### Brief
When a line of the material has the word "DIYA" in it, copy that line.

### Working data
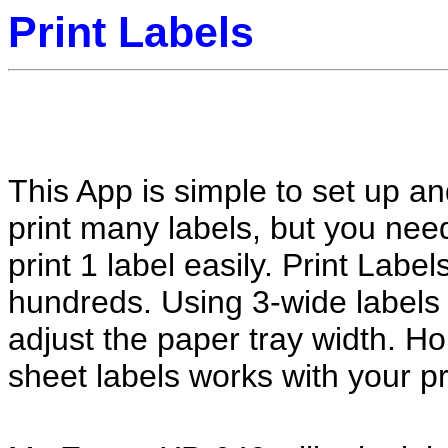
Print Labels
This App is simple to set up a
print many labels, but you ne
print 1 label easily. Print Label
hundreds. Using 3-wide labels 
adjust the paper tray width. Hop
sheet labels works with your pr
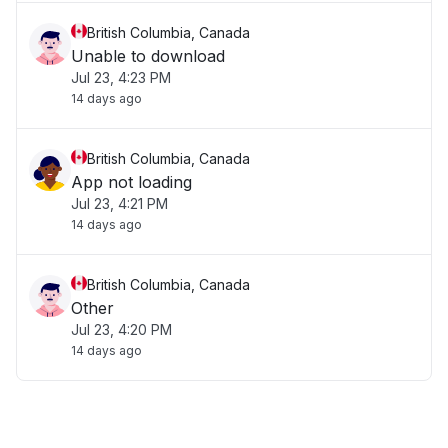
British Columbia, Canada
Unable to download
Jul 23, 4:23 PM
14 days ago
British Columbia, Canada
App not loading
Jul 23, 4:21 PM
14 days ago
British Columbia, Canada
Other
Jul 23, 4:20 PM
14 days ago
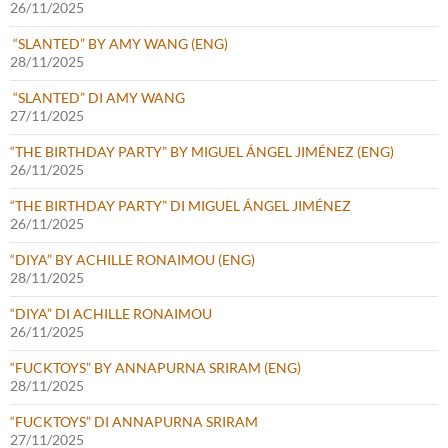
26/11/2025
“SLANTED” BY AMY WANG (ENG)
28/11/2025
“SLANTED” DI AMY WANG
27/11/2025
“THE BIRTHDAY PARTY” BY MIGUEL ÁNGEL JIMÉNEZ (ENG)
26/11/2025
“THE BIRTHDAY PARTY” DI MIGUEL ÁNGEL JIMÉNEZ
26/11/2025
“DIYA” BY ACHILLE RONAIMOU (ENG)
28/11/2025
“DIYA” DI ACHILLE RONAIMOU
26/11/2025
“FUCKTOYS” BY ANNAPURNA SRIRAM (ENG)
28/11/2025
“FUCKTOYS” DI ANNAPURNA SRIRAM
27/11/2025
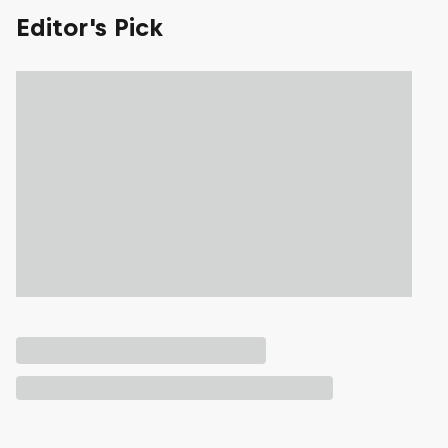
Editor's Pick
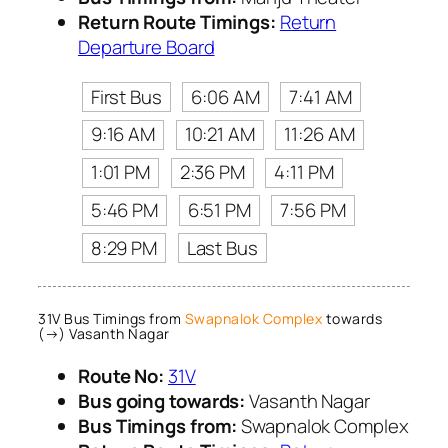
Return Route Timings:
Return
Departure Board
First Bus
6:06 AM
7:41 AM
9:16 AM
10:21 AM
11:26 AM
1:01 PM
2:36 PM
4:11 PM
5:46 PM
6:51 PM
7:56 PM
8:29 PM
Last Bus
31V Bus Timings from
Swapnalok Complex
towards
(→) Vasanth Nagar
Route No:
31V
Bus going towards:
Vasanth Nagar
Bus Timings from:
Swapnalok Complex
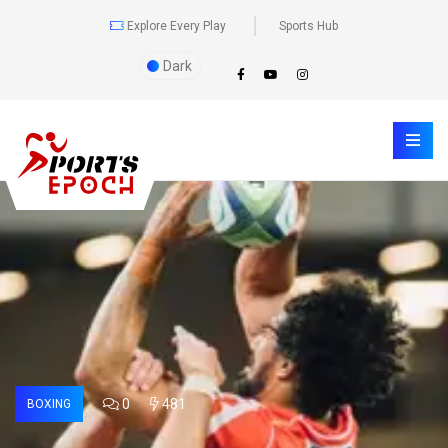
Explore Every Play
Sports Hub
Dark
0
481
BOXING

### Answer box
“DIYA” BY ACHILLE RONAIMOU (ENG)
“DIYA” DI ACHILLE RONAIMOU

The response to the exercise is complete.